Paul Strack Feb 01, 2017 (07:13)

+Severin Zahler Regarding *, these are really reconstructed words rather than words that are not attested at all. The most common example of these are words that only appear as an element in a compound. That is why there are references with the * mark, which point to the portion of the compound where the word element appears.

I will take a look at the other issues you are reporting, but they sound like errors.

And don't apologize, I really appreciate the deep look you are taking of the Eldamo data, because you are definitely helping improve the quality of the data.

Paul Strack Feb 04, 2017 (19:14)

+Severin Zahler I corrected the errors you noted above. As before, I don't want to spend the day it requires to do a full Eldamo build, so I put the updated data file in a temporary location in github:

github.com - eldamo

Severin Zahler Feb 06, 2017 (16:40)

Skimming through the csv files I exported manually now, verifying that I exported the data correctly and did not miss any excpetions.

The following suspicious entries I found while doing so:
- PE17/157.9999 (word position 99?). There's also a lot of words with very high line numbers (99 and close to that), although I think that may be possible, it just seems to be supicious that the highest line number just happens to be 99 and not hundred-something...
I could easily make you a list of all sources, sorted by line number if you want to.
- PE17/113.4296 (similar as above)
- LR/152.3692
- PE19/093.2562
- WJ/140.3350

Beside those all entries with the layout source/page.line.word have a word position of 23 or lower.
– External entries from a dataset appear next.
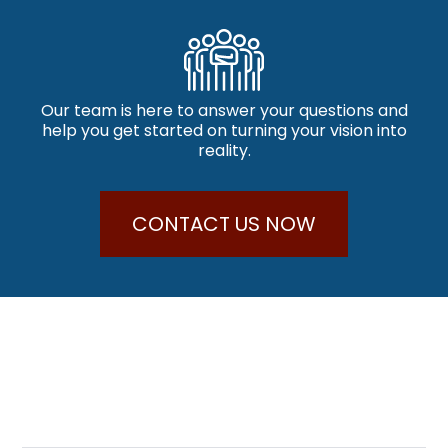
Our team is here to answer your questions and
help you get started on turning your vision into
reality.
CONTACT US NOW
Why Choose Us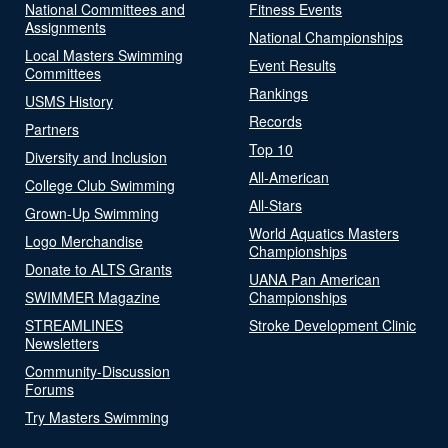
National Committees and
Fitness Events
Assignments
National Championships
Local Masters Swimming
Event Results
Committees
Rankings
USMS History
Records
Partners
Top 10
Diversity and Inclusion
All-American
College Club Swimming
All-Stars
Grown-Up Swimming
World Aquatics Masters
Logo Merchandise
Championships
Donate to ALTS Grants
UANA Pan American
SWIMMER Magazine
Championships
STREAMLINES
Stroke Development Clinic
Newsletters
Community-Discussion
Forums
Try Masters Swimming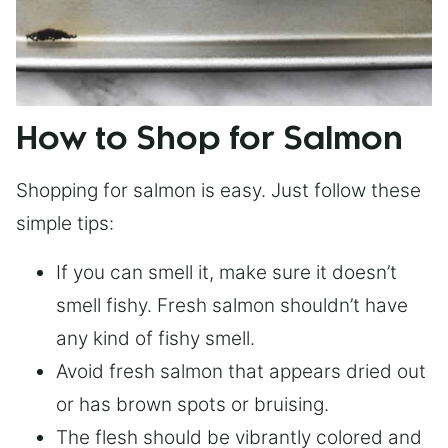
How to Shop for Salmon
Shopping for salmon is easy. Just follow these
simple tips:
If you can smell it, make sure it doesn’t
smell fishy. Fresh salmon shouldn’t have
any kind of fishy smell.
Avoid fresh salmon that appears dried out
or has brown spots or bruising.
The flesh should be vibrantly colored and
- Ety/MIL-IK.025-22 (the end should most likely read "-2")
- PE17/048.41089 The fifth digit "9" is very exotic, all other entries who have such a fifth digit have it being 6 or lower, none with 7 or 8.

Note that this way I can only look out for extreme values, if there's typos which produced a result within a reasonable range I have no way of finding them. If you have some criteria that may identify a common type of typo I can gladly skim the data with my program for that!
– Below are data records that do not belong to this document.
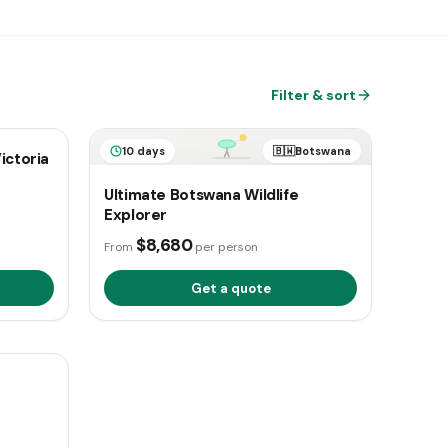
Filter & sort
otswana
10 days
🇧🇼
Botswana
ictoria
Ultimate Botswana Wildlife
Explorer
$8,680
From
per person
Get a quote
otswana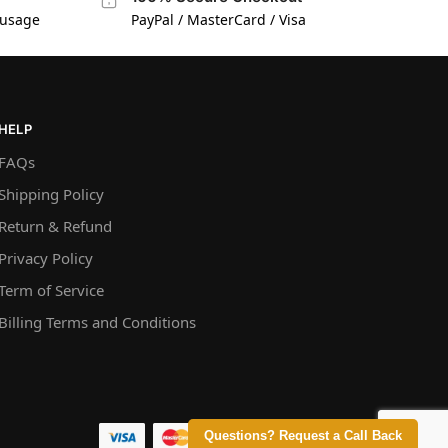
 usage
PayPal / MasterCard / Visa
HELP
FAQs
Shipping Policy
Return & Refund
Privacy Policy
Term of Service
Billing Terms and Conditions
Questions? Request a Call Back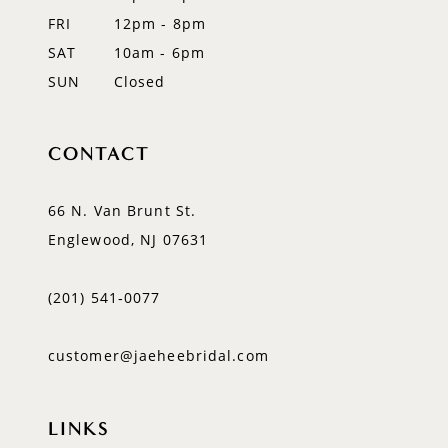
FRI
12pm - 8pm
SAT
10am - 6pm
SUN
Closed
CONTACT
66 N. Van Brunt St.
Englewood, NJ 07631
(201) 541‑0077
customer@jaeheebridal.com
LINKS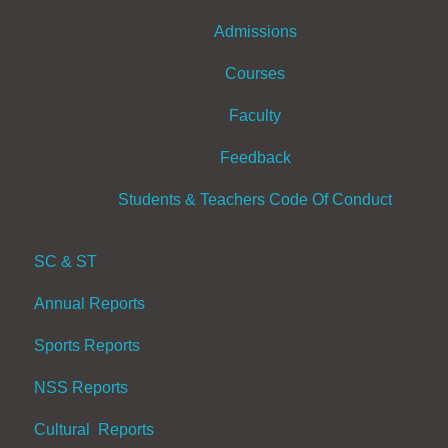
Admissions
Courses
Faculty
Feedback
Students & Teachers Code Of Conduct
SC & ST
Annual Reports
Sports Reports
NSS Reports
Cultural Reports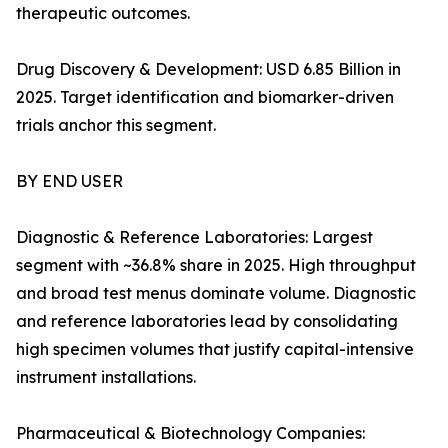
therapeutic outcomes.
Drug Discovery & Development: USD 6.85 Billion in
2025. Target identification and biomarker-driven
trials anchor this segment.
BY END USER
Diagnostic & Reference Laboratories: Largest
segment with ~36.8% share in 2025. High throughput
and broad test menus dominate volume. Diagnostic
and reference laboratories lead by consolidating
high specimen volumes that justify capital-intensive
instrument installations.
Pharmaceutical & Biotechnology Companies: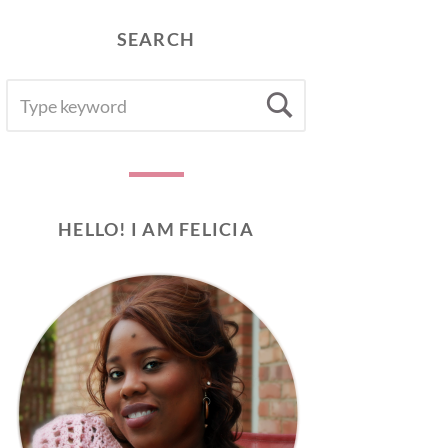
SEARCH
SEARCH
Search
FOR:
HELLO! I AM FELICIA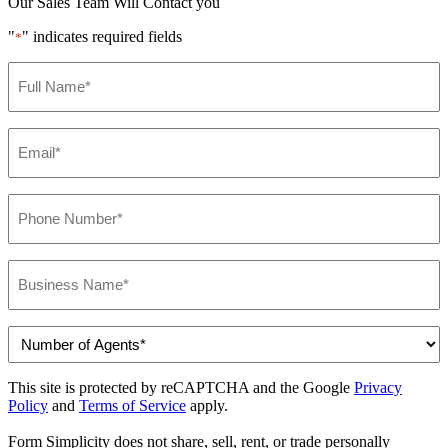
Our Sales Team Will Contact you
"
" indicates required fields
*
Name
*
Email
*
Phone
*
Business
Name
*
Number
of
Agents
This site is protected by reCAPTCHA and the Google
Privacy
*
Policy
and
Terms of Service
apply.
Form Simplicity does not share, sell, rent, or trade personally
If the gloss is preceded by a "*", i.e. gloss="*be", what exactly does that mean? Asking as I want to rearrange that and turn it into a separated mark, so that the word is easier to query for. Similar for "?" in front of glosses.

Furthermore on the topic of glosses: I'm a bit unsure of whether there's any intended consistency in the use of the various brackets, (), [] and {} that are in use in glosses.

The following glosses seem particularily suspicious:
- page-id 722395161: the gloss has a space at the front (gloss=" the stop on a flute")
- GL/48.7501-2: gloss="*"
- VT42/17.2812-1: gloss="XXbefore" (can't write this as it reads it as formatting, the two XX represent two asterisks)
- WJ/319.0309 gloss="a fixed idea, ..., will" (the three dots appeared as separate word in my export)
- EtyAC/KHIS.018, gloss=""




Paul Strack Feb 07, 2017 (03:02)

The GL and QL can have up to 99 lines (or more), but the rest of those are suspicious and probably typos.

For marks on glosses, they modify the gloss rather than the word. For example "*be" means that, while the word is attested, its gloss is not but can be reasonably deduced.

For example, Tolkien wrote several Catholic prayers in Quenya, but did not directly translate them. We can still deduce what the glosses are, however, if we assume the Quenya prayer has the same meaning as the original.

"?" in the gloss is more speculative, possibly a nearly illegible gloss.